Exercise aim: Every line below between the line holding "Cepat Jokowi" and the line holding "julio de 1830)", inclusive, should be repeated exactly, and all other lines omitted.

Excerpted records:

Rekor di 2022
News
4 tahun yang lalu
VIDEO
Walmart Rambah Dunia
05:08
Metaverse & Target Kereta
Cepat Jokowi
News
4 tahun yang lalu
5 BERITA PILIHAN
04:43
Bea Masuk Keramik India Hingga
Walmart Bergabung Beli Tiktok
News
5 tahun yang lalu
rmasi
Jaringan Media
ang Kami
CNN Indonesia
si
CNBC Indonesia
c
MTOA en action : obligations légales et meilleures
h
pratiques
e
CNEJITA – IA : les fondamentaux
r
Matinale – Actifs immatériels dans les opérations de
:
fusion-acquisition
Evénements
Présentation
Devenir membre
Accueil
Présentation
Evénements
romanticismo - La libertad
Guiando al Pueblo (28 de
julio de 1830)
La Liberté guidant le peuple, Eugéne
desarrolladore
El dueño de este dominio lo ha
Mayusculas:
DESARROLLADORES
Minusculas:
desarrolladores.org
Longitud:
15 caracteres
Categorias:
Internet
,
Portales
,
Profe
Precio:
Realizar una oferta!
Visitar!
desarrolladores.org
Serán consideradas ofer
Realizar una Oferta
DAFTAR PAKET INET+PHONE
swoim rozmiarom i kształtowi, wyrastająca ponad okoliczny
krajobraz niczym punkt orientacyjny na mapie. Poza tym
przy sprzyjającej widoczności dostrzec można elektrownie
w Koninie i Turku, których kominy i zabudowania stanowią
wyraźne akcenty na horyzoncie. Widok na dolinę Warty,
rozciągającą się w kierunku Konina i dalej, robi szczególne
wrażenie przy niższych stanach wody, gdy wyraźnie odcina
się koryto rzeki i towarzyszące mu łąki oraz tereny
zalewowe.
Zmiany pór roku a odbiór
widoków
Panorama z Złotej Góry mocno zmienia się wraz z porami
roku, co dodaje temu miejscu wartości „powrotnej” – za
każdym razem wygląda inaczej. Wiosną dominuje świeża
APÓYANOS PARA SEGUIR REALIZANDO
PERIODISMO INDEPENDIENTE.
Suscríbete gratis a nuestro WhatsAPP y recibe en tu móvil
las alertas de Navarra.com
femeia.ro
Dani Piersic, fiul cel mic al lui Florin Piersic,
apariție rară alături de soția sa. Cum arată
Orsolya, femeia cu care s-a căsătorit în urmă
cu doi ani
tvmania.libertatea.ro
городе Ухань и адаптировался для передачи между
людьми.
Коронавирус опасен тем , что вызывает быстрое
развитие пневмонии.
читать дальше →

Expected output:
Cepat Jokowi
News
4 tahun yang lalu
5 BERITA PILIHAN
04:43
Bea Masuk Keramik India Hingga
Walmart Bergabung Beli Tiktok
News
5 tahun yang lalu
rmasi
Jaringan Media
ang Kami
CNN Indonesia
si
CNBC Indonesia
c
MTOA en action : obligations légales et meilleures
h
pratiques
e
CNEJITA – IA : les fondamentaux
r
Matinale – Actifs immatériels dans les opérations de
:
fusion-acquisition
Evénements
Présentation
Devenir membre
Accueil
Présentation
Evénements
romanticismo - La libertad
Guiando al Pueblo (28 de
julio de 1830)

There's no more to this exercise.